Stored items =>

..............................

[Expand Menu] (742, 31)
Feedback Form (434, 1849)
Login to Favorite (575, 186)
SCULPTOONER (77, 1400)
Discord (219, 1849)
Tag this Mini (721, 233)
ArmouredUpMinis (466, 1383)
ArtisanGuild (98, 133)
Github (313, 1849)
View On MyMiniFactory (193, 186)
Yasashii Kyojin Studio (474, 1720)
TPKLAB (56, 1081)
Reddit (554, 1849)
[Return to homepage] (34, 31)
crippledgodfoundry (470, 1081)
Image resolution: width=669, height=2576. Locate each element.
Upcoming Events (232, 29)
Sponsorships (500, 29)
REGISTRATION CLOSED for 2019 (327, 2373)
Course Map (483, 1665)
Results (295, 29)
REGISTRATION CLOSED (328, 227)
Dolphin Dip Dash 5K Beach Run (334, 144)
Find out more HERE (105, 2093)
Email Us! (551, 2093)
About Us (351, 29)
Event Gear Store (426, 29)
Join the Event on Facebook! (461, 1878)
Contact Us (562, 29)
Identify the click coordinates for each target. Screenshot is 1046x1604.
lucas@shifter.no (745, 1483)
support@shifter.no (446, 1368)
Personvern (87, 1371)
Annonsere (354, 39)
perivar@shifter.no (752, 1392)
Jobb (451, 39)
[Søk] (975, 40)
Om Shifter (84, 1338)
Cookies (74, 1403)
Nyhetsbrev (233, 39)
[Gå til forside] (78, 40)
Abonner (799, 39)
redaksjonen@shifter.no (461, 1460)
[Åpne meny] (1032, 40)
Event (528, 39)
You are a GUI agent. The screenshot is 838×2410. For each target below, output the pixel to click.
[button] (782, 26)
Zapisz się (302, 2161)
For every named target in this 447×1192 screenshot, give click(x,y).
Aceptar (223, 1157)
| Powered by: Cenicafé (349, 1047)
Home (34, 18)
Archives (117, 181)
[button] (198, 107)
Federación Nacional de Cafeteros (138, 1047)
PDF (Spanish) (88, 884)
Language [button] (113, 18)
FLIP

..............................

What needs to be done =>
Take the lines from the top of the data through the one that contains "Dolphin Dip Dash 5K Beach Run (334, 144)" and copy them exactly, leaving out every line after it.

Finished task =>
[Expand Menu] (742, 31)
Feedback Form (434, 1849)
Login to Favorite (575, 186)
SCULPTOONER (77, 1400)
Discord (219, 1849)
Tag this Mini (721, 233)
ArmouredUpMinis (466, 1383)
ArtisanGuild (98, 133)
Github (313, 1849)
View On MyMiniFactory (193, 186)
Yasashii Kyojin Studio (474, 1720)
TPKLAB (56, 1081)
Reddit (554, 1849)
[Return to homepage] (34, 31)
crippledgodfoundry (470, 1081)
Image resolution: width=669, height=2576. Locate each element.
Upcoming Events (232, 29)
Sponsorships (500, 29)
REGISTRATION CLOSED for 2019 (327, 2373)
Course Map (483, 1665)
Results (295, 29)
REGISTRATION CLOSED (328, 227)
Dolphin Dip Dash 5K Beach Run (334, 144)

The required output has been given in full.